Newer
Older
navi-1 / docs / future_headless_nodes.md

Headless Navi Nodes — Future Architecture Sketch

Status: Research / deferred. Not in active development. Date: 2026-05-24


Problem

Navi currently runs all tools (terminal, filesystem, code_exec, ssh_exec) on the same machine as the backend server. Users who want Navi to manage their local dev machine must either:

  1. Run the entire Navi backend locally (heavy, requires PostgreSQL).
  2. Use ssh_exec to loopback to localhost (clunky, requires local sshd).

The original idea — a "terminal client" that lets the browser execute commands on the user's local machine — was explored and rejected.


Rejected Approach: Browser-Based Client-Side Execution

Why it was considered

A browser-based client could theoretically receive a terminal command from the server, run it locally via a companion app or extension, and return stdout.

Why it was rejected

  1. Sandbox impossibility. Browsers cannot spawn local shells. A companion (Electron / Tauri / browser extension + native messaging host) is required, which is no longer a "web client".
  2. Agent loop blocking. Agent.run_stream assumes tools are synchronous await tool.execute() calls inside a single Python process. A remote tool that waits for a browser response would freeze the entire agent loop or require a full async-state-machine refactor.
  3. C2 / trust model. The server instructing the client to execute arbitrary commands is a command-and-control pattern. Authentication, authorization, and sandboxing of the client-side executor become critical and complex.
  4. Device ambiguity. If a user has Navi open on desktop and mobile, which device executes terminal("npm install")? Requires device registry, affinity, and explicit routing.
  5. Maintenance burden. Supporting three platforms (Linux, macOS, Windows) with installable companion software is unsustainable for a personal-assistant project.

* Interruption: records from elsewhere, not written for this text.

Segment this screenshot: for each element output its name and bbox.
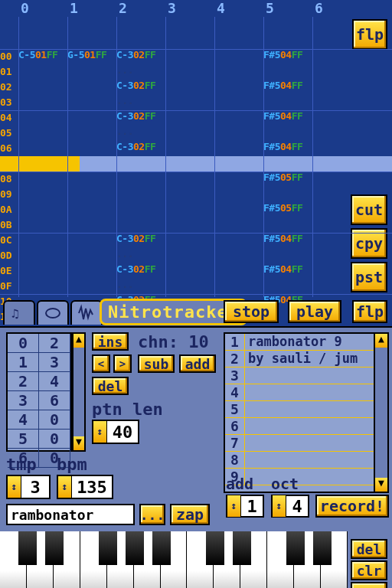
- pattern-cell[interactable]: [312, 141, 361, 156]
- pattern-cell[interactable]: [18, 263, 67, 279]
- prev-button[interactable]: <: [92, 354, 110, 373]
- pattern-cell[interactable]: [18, 95, 67, 110]
- sample-row[interactable]: 7: [225, 435, 387, 452]
- pattern-cell[interactable]: [18, 172, 67, 187]
- pattern-cell[interactable]: [116, 202, 165, 217]
- pattern-cell[interactable]: [67, 141, 116, 156]
- black-key[interactable]: [18, 531, 37, 565]
- pattern-cell[interactable]: [18, 279, 67, 294]
- pattern-cell[interactable]: [165, 110, 214, 126]
- oct-input[interactable]: ↕4: [271, 495, 309, 518]
- pattern-cell[interactable]: [18, 187, 67, 202]
- pattern-cell[interactable]: [18, 64, 67, 80]
- tab-wave[interactable]: [70, 300, 103, 325]
- scroll-down-icon[interactable]: ▼: [74, 436, 84, 450]
- seq-pat[interactable]: 3: [39, 353, 70, 371]
- next-button[interactable]: >: [113, 354, 132, 373]
- pattern-cell[interactable]: [214, 49, 263, 64]
- seq-pat[interactable]: 6: [39, 391, 70, 410]
- sequence-list[interactable]: 02132436405060: [6, 332, 72, 452]
- pattern-cell[interactable]: C-302FF: [116, 49, 165, 64]
- sample-row[interactable]: 5: [225, 401, 387, 418]
- pattern-cell[interactable]: ...: [116, 279, 165, 294]
- insert-button[interactable]: ins: [92, 332, 129, 351]
- sample-row[interactable]: 4: [225, 384, 387, 401]
- pattern-cell[interactable]: [263, 217, 312, 233]
- add-input[interactable]: ↕1: [226, 495, 264, 518]
- zap-button[interactable]: zap: [170, 504, 210, 525]
- scroll-down-icon[interactable]: ▼: [375, 478, 387, 492]
- seq-pos[interactable]: 3: [8, 391, 39, 410]
- seq-pos[interactable]: 5: [8, 430, 39, 448]
- pattern-cell[interactable]: [214, 95, 263, 110]
- pattern-cell[interactable]: F#504FF: [263, 110, 312, 126]
- black-key[interactable]: [286, 531, 305, 565]
- pattern-cell[interactable]: ...: [116, 64, 165, 80]
- pattern-cell[interactable]: [165, 279, 214, 294]
- pattern-cell[interactable]: [263, 95, 312, 110]
- spinner-icon[interactable]: ↕: [93, 421, 107, 443]
- pattern-cell[interactable]: [214, 141, 263, 156]
- pattern-cell[interactable]: [165, 95, 214, 110]
- scroll-up-icon[interactable]: ▲: [74, 334, 84, 348]
- flip2-button[interactable]: flp: [352, 300, 387, 323]
- pattern-cell[interactable]: [18, 110, 67, 126]
- pattern-cell[interactable]: [214, 217, 263, 233]
- pattern-cell[interactable]: [18, 217, 67, 233]
- stop-button[interactable]: stop: [224, 300, 279, 323]
- pattern-cell[interactable]: [263, 279, 312, 294]
- pattern-cell[interactable]: F#505FF: [263, 202, 312, 217]
- pattern-cell[interactable]: ...: [116, 126, 165, 141]
- delete-button[interactable]: del: [92, 377, 129, 395]
- pattern-cell[interactable]: [214, 126, 263, 141]
- scroll-up-icon[interactable]: ▲: [375, 334, 387, 348]
- pattern-cell[interactable]: [67, 263, 116, 279]
- pattern-cell[interactable]: F#504FF: [263, 263, 312, 279]
- pattern-cell[interactable]: [312, 110, 361, 126]
- pattern-cell[interactable]: [312, 64, 361, 80]
- pattern-cell[interactable]: [116, 172, 165, 187]
- tab-disk[interactable]: [37, 300, 69, 325]
- pattern-cell[interactable]: [214, 64, 263, 80]
- pattern-cell[interactable]: F#504FF: [263, 80, 312, 95]
- pattern-cell[interactable]: [214, 263, 263, 279]
- pattern-cell[interactable]: [214, 279, 263, 294]
- black-key[interactable]: [99, 531, 117, 565]
- pattern-cell[interactable]: [18, 202, 67, 217]
- pattern-cell[interactable]: [214, 110, 263, 126]
- pattern-cell[interactable]: [214, 233, 263, 248]
- seq-pos[interactable]: 0: [8, 334, 39, 352]
- sample-row[interactable]: 3: [225, 368, 387, 384]
- pattern-cell[interactable]: C-501FF: [18, 49, 67, 64]
- add-button[interactable]: add: [179, 354, 216, 373]
- pattern-cell[interactable]: [165, 80, 214, 95]
- pattern-cell[interactable]: [214, 80, 263, 95]
- pattern-len-input[interactable]: ↕40: [92, 420, 139, 444]
- seq-pat[interactable]: 4: [39, 372, 70, 390]
- clear-button[interactable]: clr: [351, 560, 387, 580]
- pattern-cell[interactable]: [18, 233, 67, 248]
- pattern-cell[interactable]: [165, 187, 214, 202]
- pattern-cell[interactable]: [67, 187, 116, 202]
- subtract-button[interactable]: sub: [138, 354, 175, 373]
- pattern-cell[interactable]: [312, 126, 361, 141]
- pattern-cell[interactable]: [165, 248, 214, 263]
- pattern-cell[interactable]: [67, 64, 116, 80]
- pattern-cell[interactable]: [214, 172, 263, 187]
- pattern-cell[interactable]: [67, 126, 116, 141]
- pattern-cell[interactable]: [165, 49, 214, 64]
- pattern-cell[interactable]: [263, 187, 312, 202]
- pattern-cell[interactable]: [18, 80, 67, 95]
- pattern-cell[interactable]: [214, 187, 263, 202]
- black-key[interactable]: [206, 531, 224, 565]
- sample-row[interactable]: 8: [225, 452, 387, 469]
- spinner-icon[interactable]: ↕: [227, 495, 241, 517]
- pattern-cell[interactable]: [263, 126, 312, 141]
- pattern-cell[interactable]: [263, 248, 312, 263]
- record-button[interactable]: record!: [315, 495, 389, 518]
- pattern-cell[interactable]: [312, 80, 361, 95]
- pattern-cell[interactable]: [214, 248, 263, 263]
- pattern-cell[interactable]: C-302FF: [116, 263, 165, 279]
- spinner-icon[interactable]: ↕: [8, 476, 21, 498]
- pattern-cell[interactable]: [18, 141, 67, 156]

Conclusion: Browser-based client-side execution is architecturally incompatible with Navi's current synchronous tool loop and operationally too expensive.


Preferred Approach: Headless Navi Nodes (Swarm)

Concept

A headless Navi node is a lightweight instance of the Navi backend (FastAPI + agent loop) without a web client. It runs on the target machine (e.g. a user's dev laptop, a VPS, a home server) and connects back to a central Navi server.

  • The central server handles user-facing sessions, web client, and orchestration.
  • Headless nodes handle local tool execution on their respective hosts.
  • Both share a common PostgreSQL database for session persistence and scheduler state.
  • Communication is via outbound WebSocket from node to central server (avoids NAT issues).

High-level diagram

┌──────────────┐      WS/HTTP       ┌──────────────┐
│   Browser    │◄───────────────────►│   Central    │
│  (web client)│                     │ Navi Server  │
└──────────────┘                     └──────┬───────┘
                                            │
                                            │ WS outbound
                                            │ (nodes register here)
                                            │
        ┌───────────────────────────────────┼───────────────────────────────────┐
        │                                   │                                   │
        ▼                                   ▼                                   ▼
 ┌──────────────┐                ┌──────────────┐                ┌──────────────┐
 │  Headless    │                │  Headless    │                │  Headless    │
 │  Node A      │                │  Node B      │                │  Node C      │
 │  (dev laptop)│                │  (home NAS)  │                │  (VPS)       │
 └──────┬───────┘                └──────┬───────┘                └──────┬───────┘
        │                              │                              │
        ▼ local shell                  ▼ local shell                  ▼ local shell

Advantages

  • No agent loop changes. terminal, filesystem, code_exec remain synchronous Python tools inside the node's process.
  • No browser sandbox issues. Tools run in a real OS process on the target machine.
  • NAT-friendly. Nodes initiate outbound connections; no reverse tunnels or port forwarding needed.
  • Composable. A user can attach as many machines as needed. Central server routes tasks to the appropriate node.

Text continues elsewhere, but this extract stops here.